WARNING: inconsistent lock state
5.12.0-rc3-syzkaller #0 Not tainted
--------------------------------
inconsistent {IN-SOFTIRQ-W} -> {SOFTIRQ-ON-W} usage.
udevd/4013 [HC0[0]:SC0[0]:HE1:SE1] takes:
ff7c9dec (&(&pstats->syncp)->seq){+.?.}-{0:0}, at: sk_filter include/linux/filter.h:867 [inline]
ff7c9dec (&(&pstats->syncp)->seq){+.?.}-{0:0}, at: do_one_broadcast net/netlink/af_netlink.c:1468 [inline]
ff7c9dec (&(&pstats->syncp)->seq){+.?.}-{0:0}, at: netlink_broadcast_filtered+0x27c/0x4fc net/netlink/af_netlink.c:1520
{IN-SOFTIRQ-W} state was registered at:
  lock_acquire.part.0+0xf0/0x41c kernel/locking/lockdep.c:5510
  lock_acquire+0x6c/0x74 kernel/locking/lockdep.c:5483
  do_write_seqcount_begin_nested include/linux/seqlock.h:520 [inline]
  do_write_seqcount_begin include/linux/seqlock.h:545 [inline]
  u64_stats_update_begin include/linux/u64_stats_sync.h:129 [inline]
  bpf_prog_run_pin_on_cpu include/linux/filter.h:624 [inline]
  bpf_prog_run_clear_cb+0x1bc/0x270 include/linux/filter.h:755
  run_filter+0xa0/0x17c net/packet/af_packet.c:2031
  packet_rcv+0xc0/0x3e0 net/packet/af_packet.c:2104
  dev_queue_xmit_nit+0x2bc/0x39c net/core/dev.c:2387
  xmit_one net/core/dev.c:3588 [inline]
  dev_hard_start_xmit+0x94/0x518 net/core/dev.c:3609
  sch_direct_xmit+0x11c/0x1f0 net/sched/sch_generic.c:313
  qdisc_restart net/sched/sch_generic.c:376 [inline]
  __qdisc_run+0x194/0x7f8 net/sched/sch_generic.c:384
  qdisc_run include/net/pkt_sched.h:136 [inline]
  qdisc_run include/net/pkt_sched.h:128 [inline]
  __dev_xmit_skb net/core/dev.c:3795 [inline]
  __dev_queue_xmit+0x65c/0xf84 net/core/dev.c:4150
  dev_queue_xmit+0x14/0x18 net/core/dev.c:4215
  neigh_resolve_output net/core/neighbour.c:1491 [inline]
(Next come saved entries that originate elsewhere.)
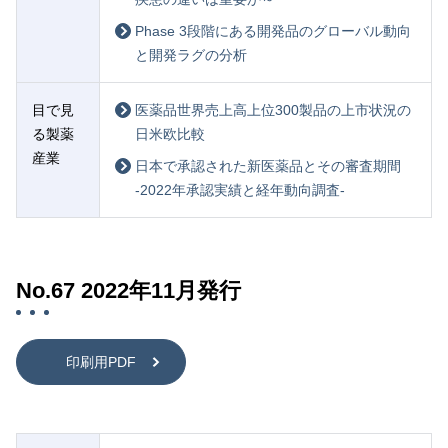
Phase 3段階にある開発品のグローバル動向
と開発ラグの分析
目で見
医薬品世界売上高上位300製品の上市状況の
る製薬
日米欧比較
産業
日本で承認された新医薬品とその審査期間
-2022年承認実績と経年動向調査-
No.67 2022年11月発行
印刷用PDF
  neigh_resolve_output+0x170/0x228 net/core/neighbour.c:1471
  neigh_output include/net/neighbour.h:510 [inline]
  ip6_finish_output2+0x2e4/0x9fc net/ipv6/ip6_output.c:117
  __ip6_finish_output net/ipv6/ip6_output.c:182 [inline]
  __ip6_finish_output+0x164/0x3f8 net/ipv6/ip6_output.c:161
  ip6_finish_output+0x2c/0xb0 net/ipv6/ip6_output.c:192
  NF_HOOK_COND include/linux/netfilter.h:290 [inline]
  ip6_output+0x74/0x294 net/ipv6/ip6_output.c:215
  dst_output include/net/dst.h:448 [inline]
  NF_HOOK include/linux/netfilter.h:301 [inline]
  NF_HOOK include/linux/netfilter.h:295 [inline]
  mld_sendpack+0x2a8/0x7e4 net/ipv6/mcast.c:1679
  mld_send_cr net/ipv6/mcast.c:1975 [inline]
  mld_ifc_timer_expire+0x1e8/0x494 net/ipv6/mcast.c:2474
  call_timer_fn+0xd0/0x570 kernel/time/timer.c:1431
  expire_timers kernel/time/timer.c:1476 [inline]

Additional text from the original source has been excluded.